Third, the main results in Figure 5 might be reliable, but they’re not presented in a robust way. It’s important to include uncertainty estimates for these results. How can we be sure that the spatial scales are different between NIO and low-frequency motions without any uncertainty estimates? Also, the paper should mention how many pairs of data are actually used in the calculations. Since the size of your boxes and the distribution of the data change depending on latitude, I think the uncertainty estimates in Figure 5b would also vary a lot. Additionally, I think some of the choices of the analyses aren’t explained well. Why would a correlation threshold of 0.5 give us a meaningful decorrelation scale estimate? How dependent are the results in Figure 5b to this choice?

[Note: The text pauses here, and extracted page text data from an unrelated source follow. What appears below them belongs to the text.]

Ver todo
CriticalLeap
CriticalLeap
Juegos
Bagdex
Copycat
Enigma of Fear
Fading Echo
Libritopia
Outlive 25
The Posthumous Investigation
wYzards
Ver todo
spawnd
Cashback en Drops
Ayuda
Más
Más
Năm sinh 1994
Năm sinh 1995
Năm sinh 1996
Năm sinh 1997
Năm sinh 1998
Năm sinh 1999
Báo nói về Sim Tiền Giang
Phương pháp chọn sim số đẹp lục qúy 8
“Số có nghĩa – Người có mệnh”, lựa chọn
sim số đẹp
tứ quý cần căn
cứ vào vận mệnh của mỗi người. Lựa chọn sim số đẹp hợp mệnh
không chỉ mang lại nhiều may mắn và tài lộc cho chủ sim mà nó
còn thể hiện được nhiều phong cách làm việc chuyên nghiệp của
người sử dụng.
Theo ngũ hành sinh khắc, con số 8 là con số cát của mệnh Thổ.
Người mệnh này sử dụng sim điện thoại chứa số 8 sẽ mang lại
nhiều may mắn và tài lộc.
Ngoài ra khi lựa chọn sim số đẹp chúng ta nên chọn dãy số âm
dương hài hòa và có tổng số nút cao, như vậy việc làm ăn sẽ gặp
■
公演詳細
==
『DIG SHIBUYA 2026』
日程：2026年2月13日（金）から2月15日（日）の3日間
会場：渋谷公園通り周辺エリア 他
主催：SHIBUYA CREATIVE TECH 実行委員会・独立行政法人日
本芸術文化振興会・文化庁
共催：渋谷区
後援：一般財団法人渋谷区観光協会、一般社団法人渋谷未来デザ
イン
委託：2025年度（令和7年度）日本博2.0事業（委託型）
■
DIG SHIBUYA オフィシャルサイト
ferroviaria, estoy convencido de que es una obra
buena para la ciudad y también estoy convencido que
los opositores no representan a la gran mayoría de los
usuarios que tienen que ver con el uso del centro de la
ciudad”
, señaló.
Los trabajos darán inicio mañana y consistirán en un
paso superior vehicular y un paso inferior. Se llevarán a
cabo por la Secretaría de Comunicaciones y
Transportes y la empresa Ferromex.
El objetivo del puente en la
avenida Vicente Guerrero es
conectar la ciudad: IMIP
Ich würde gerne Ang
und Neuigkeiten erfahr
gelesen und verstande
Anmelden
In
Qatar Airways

Other metrics could be used, like the x-axis intercept of the slope at distance zero, or fitting parametric models of the decorrelation or cross-covariance function to your results.
Another technical comment is about the filtering method. My understanding is that you filter the velocity in the range [0.9 f, 1.1 f] where f is the inertial frequency at the center latitude of each 5 degree latitudinal band. (As I understand what you mean by “f computed for the mean latitude of the 5° bin”, or do you mean the mean value of the drifter positions in that band?). If my understanding is correct, an simple calculation shows that [0.9 f, 1.1 f] covers the range of inertial frequencies in a 5 degree band only for latitudes above 22.5 degrees. Below that latitude, the range does not cover the full range of inertial frequencies and you might be underestimating the inertial velocities. Also, why presenting only the zonal velocity autocorrelation functions? If you considered the phase and amplitude of the complex-valued velocity autocovariance function you would disentangle the decay of the covariance due to phase on one hand, and due to amplitude on the other hand.
Finally, I noticed that there hasn’t been much discussion about the meaning and importance of your results. I’m curious to know how these results can be explicitly applied to the potential data from the upcoming ODYSEA satellite mission.
I attach a PDF document with some detailed comments, probably best viewed with Adobe Acrobat.